The 1848 Ice Cream brand is truly inspired. It is as sumptuous and straightforward as it is both downhome and decadent.
The year 1848 marks the year of independence for Edmond Albius, who as a 12-year-old slave on the island of Bourbon (modern-day Réunion) invented a method to hand pollinate vanilla orchids. Prior to Edmond’s discovery, the only people who were able to cultivate it successfully were the natives of South and Central America and the Caribbean, the Totonacs.
The uprooting of the vanilla orchid from its native land is akin to and consistent with the global slave trade. History tells us that Spanish explorer Hernando Cortez “discovered” vanilla in Mexico and brought it to Spain; however, his homeland lacked the stingless Melipone bee which was the plant’s chief pollinator. This insect was native to Mexico. Almost three hundred years after vanilla was first “discovered,” the French and Dutch colonists got ahold of the orchid; however, they too lacked the ability to grow and pollinate it with any degree of success.

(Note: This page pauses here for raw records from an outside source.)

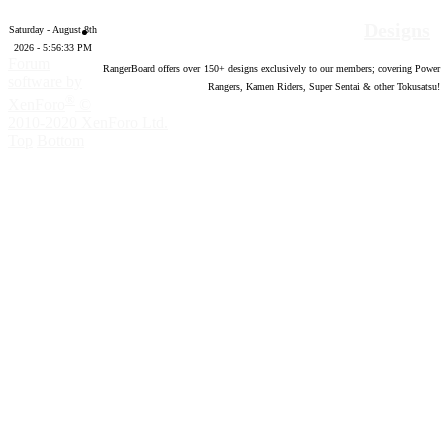
Designs
Saturday - August 8th
2026 - 5:56:34 PM
Forum
RangerBoard offers over
150
+ designs exclusively to our members; covering Power
software by
Rangers, Kamen Riders, Super Sentai & other Tokusatsu!
®
XenForo
©
2010-2020 XenForo Ltd.
Top
Bottom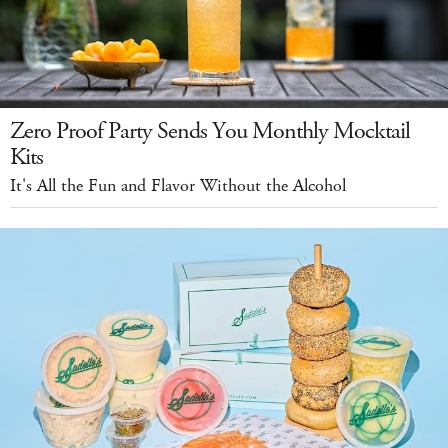
Zero Proof Party Sends You Monthly Mocktail
Kits
It's All the Fun and Flavor Without the Alcohol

In the 1820s, French colonialists brought the orchids to their colonies with the belief that they’d be able to grow and pollinate the plant in climate-friendly, tropical regions. But the vines remained sterile because again, there was no native insect that would pollinate them. Until 1841.
Edmond figured out how to hand pollinate the vanilla blooms using a stick and his thumb. His intellect and curiosity had achieved something that so many had failed to do before him. His method completely transformed the cultivation of vanilla. Edmond was trotted about by his masters to teach other slaves held on other plantations his techniques. Vanilla plantations and production began to sprout up all across the globe, from Madagascar to Uganda, from India to Indonesia.
Since hand pollination of the vanilla orchid was discovered by a black, slave child, the method and its creator were immediately contested. The stories abound. One of which is how botanist Jean-MichelClaude Richard claimed to have taught the technique to Edmond three to four years prior to his discovery. This tale went on through the beginning of the 20th century when some in the French press made the claim that such a discovery could not possibly be made by a Black man, that Edmond was in fact white.
When the French abolished slavery in 1848, Edmond was made a free man; but he never did receive any financial benefit from his discovery. Edmond enabled many French colonialists to make a fortune; however, he died penniless in 1880. today about 75 percent of the world’s vanilla comes from the islands of Madagascar and Réunion. It is because of Edmond that this brand exists. May we never forget.